BOSTON -- The Milwaukee Bucks are confident that Jabari Parker can bounce back against the Boston Celtics after a rough playoff debut in Sunday's Game 1, when he was just 1-for-5 for two points in 15 minutes.
"I know Jabari's going to come out being more comfortable and definitely being more aggressive," Bucks All-Star forward Giannis Antetokounmpo said. "We've got to do a better job too of finding him. He didn't have a great Game 1, but he's going to have a great Game 2 because that's what Jabari does."
Bucks point guard Eric Bledsoe said the older players on the team have tried to keep Parker's spirits up over the past two days.

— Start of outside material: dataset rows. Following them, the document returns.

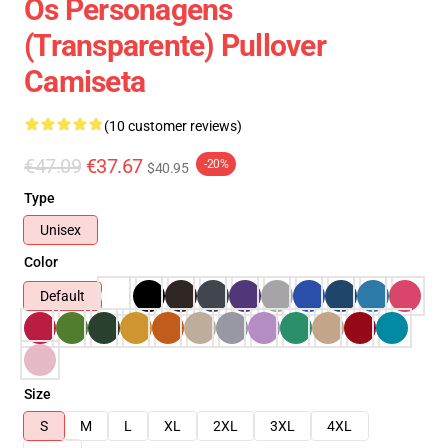
Os Personagens
(transparente) Pullover
Camiseta
(10 customer reviews)
€47.09
€37.67
-20%
$40.95
Type
Unisex
Color
Default
Size
S
M
L
XL
2XL
3XL
4XL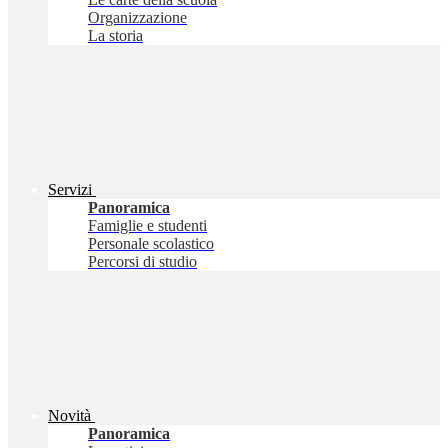
Organizzazione
La storia
Servizi
Panoramica
Famiglie e studenti
Personale scolastico
Percorsi di studio
Novità
Panoramica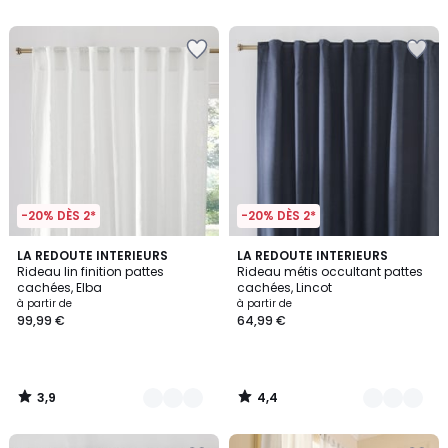
5
-20% DÈS 2*
-20% DÈS 2*
3,9
4,4
6
LA REDOUTE INTERIEURS
4
LA REDOUTE INTERIEURS
/ 5
/ 5
Rideau lin finition pattes
Rideau métis occultant pattes
Couleurs
Couleurs
cachées, Elba
cachées, Lincot
à partir de
à partir de
99,99 €
64,99 €
3,9
4,4
/
/
5
5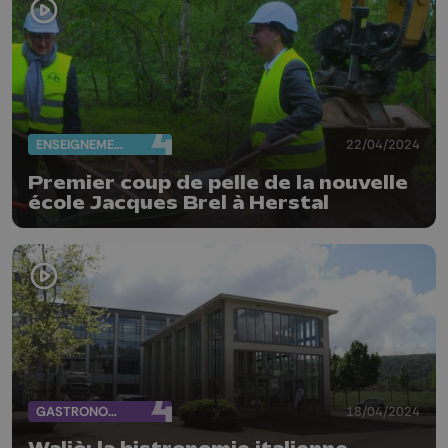
ENSEIGNEMENT
22/04/2024
Premier coup de pelle de la nouvelle
école Jacques Brel à Herstal
GASTRONOMIE
18/04/2024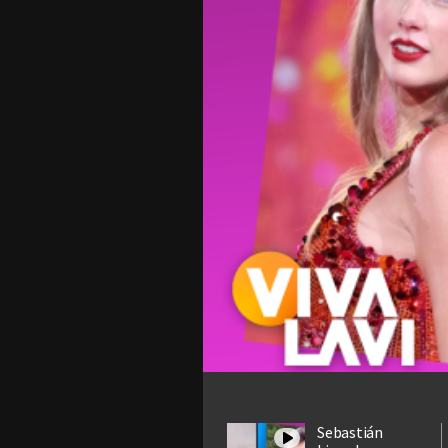
Sebastián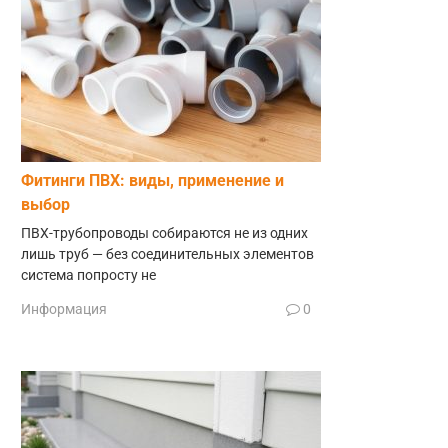
Фитинги ПВХ: виды, применение и
выбор
ПВХ-трубопроводы собираются не из одних
лишь труб — без соединительных элементов
система попросту не
Информация
0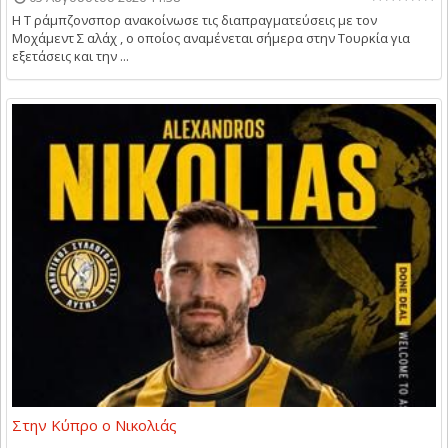
Η Τ ράμπζονσπορ ανακοίνωσε τις διαπραγματεύσεις με τον
Μοχάμεντ Σ αλάχ , ο οποίος αναμένεται σήμερα στην Τουρκία για
εξετάσεις και την ...
Στην Κύπρο ο Νικολιάς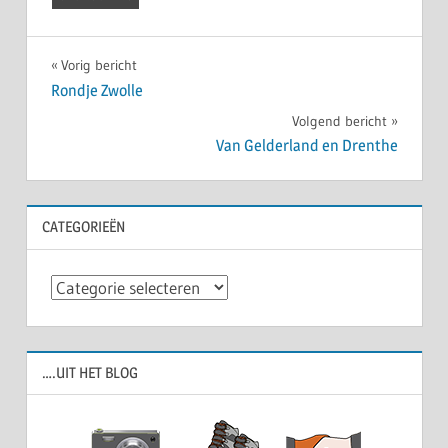
Bericht
Vorig bericht
Rondje Zwolle
navigatie
Volgend bericht
Van Gelderland en Drenthe
CATEGORIEËN
Categorieën
….UIT HET BLOG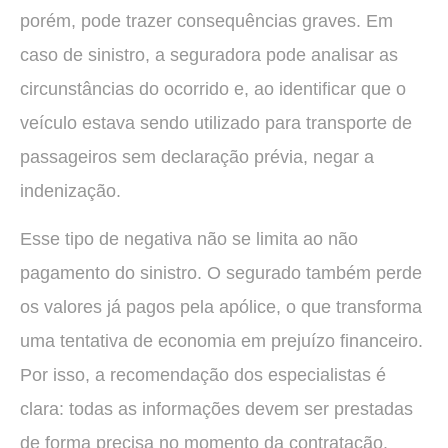
porém, pode trazer consequências graves. Em
caso de sinistro, a seguradora pode analisar as
circunstâncias do ocorrido e, ao identificar que o
veículo estava sendo utilizado para transporte de
passageiros sem declaração prévia, negar a
indenização.
Esse tipo de negativa não se limita ao não
pagamento do sinistro. O segurado também perde
os valores já pagos pela apólice, o que transforma
uma tentativa de economia em prejuízo financeiro.
Por isso, a recomendação dos especialistas é
clara: todas as informações devem ser prestadas
de forma precisa no momento da contratação.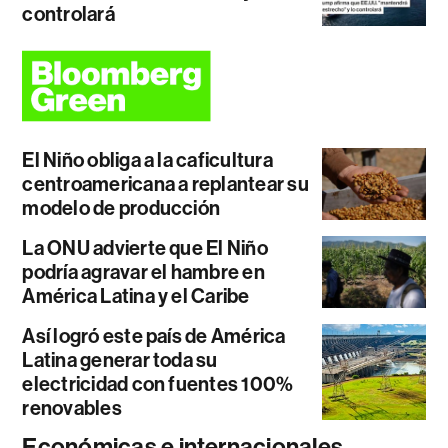
controlará
El Niño obliga a la caficultura
centroamericana a replantear su
modelo de producción
La ONU advierte que El Niño
podría agravar el hambre en
América Latina y el Caribe
Así logró este país de América
Latina generar toda su
electricidad con fuentes 100%
renovables
Económicas e internacionales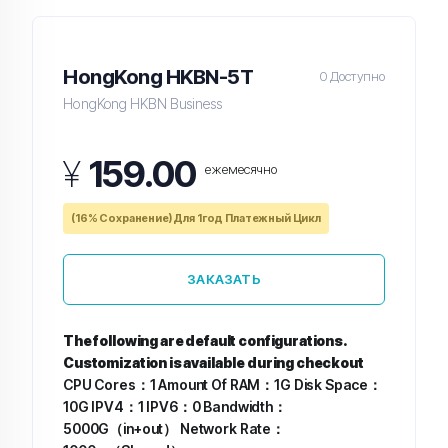
HongKong HKBN-5T
0 Доступно
HongKong HKBN Business
¥
159.00
ежемесячно
(16% Сохранение) Для 1год Платежный Цикл
ЗАКАЗАТЬ
The following are default configurations.
Customization is available during checkout
CPU Cores：1
Amount Of RAM：1G
Disk Space：
10G
IPV4：1
IPV6：0
Bandwidth：
5000G（in+out）
Network Rate：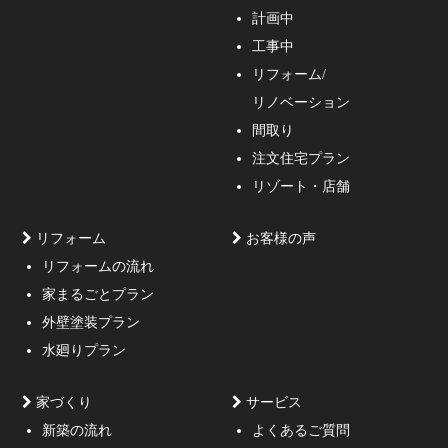
計画中
家づくりのご相談・無料プラン受付中！家の設計、デザ
工事中
インをご提案する事の出来る一級建築士事務所・工務店
リフォーム/
の妥協しない家づくり！
リノベーション
間取り
注文住宅プラン
リゾート・店舗
リフォーム
お客様の声
リフォームの流れ
高低差約6m、詳細不明の既存擁壁、変形した敷地内に約
家まるごとプラン
3mの傾斜がある家
外壁塗装プラン
水廻りプラン
家づくり
サービス
新築の流れ
よくあるご質問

"He's a talented player, we need him," Bledsoe said. "His emotions are going all over the place right now. [In] the gym a lot of fans [were] just screaming, the game's just moving fast, everything's just going 100 miles an hour for him.
"It's going to come to him, he's just got to slow down."
Parker disagreed with that notion that his first career playoff game moved too fast for him and he remains confident he will bounce back on Tuesday night.
"Just whatever time I get, I try to play the hardest I can," Parker said after Tuesday's shootaround. "That's all I can control."
Bucks swingman Khris Middleton knows that the playoff stage is an adjustment for Parker, but he believes the 23-year-old will rise to the challenge.
"It's his first playoff game," Middleton said. "His rookie year he got hurt the second half of the season, the same thing with last year. ... It's never easy. We don't want him to put a ton of pressure on himself, we just want him to go out there, relax, and be the Jabari we know he can be -- the Jabari that we've seen him be since he came back from injury."
Parker, who returned to the lineup on Feb. 2 after tearing the ACL in his left knee for the second time last season, is averaging 12.6 points and 4.9 rebounds per game this year and says the message he has gotten from teammates is simple heading into Game 2.
"Just to control what I can control," Parker said.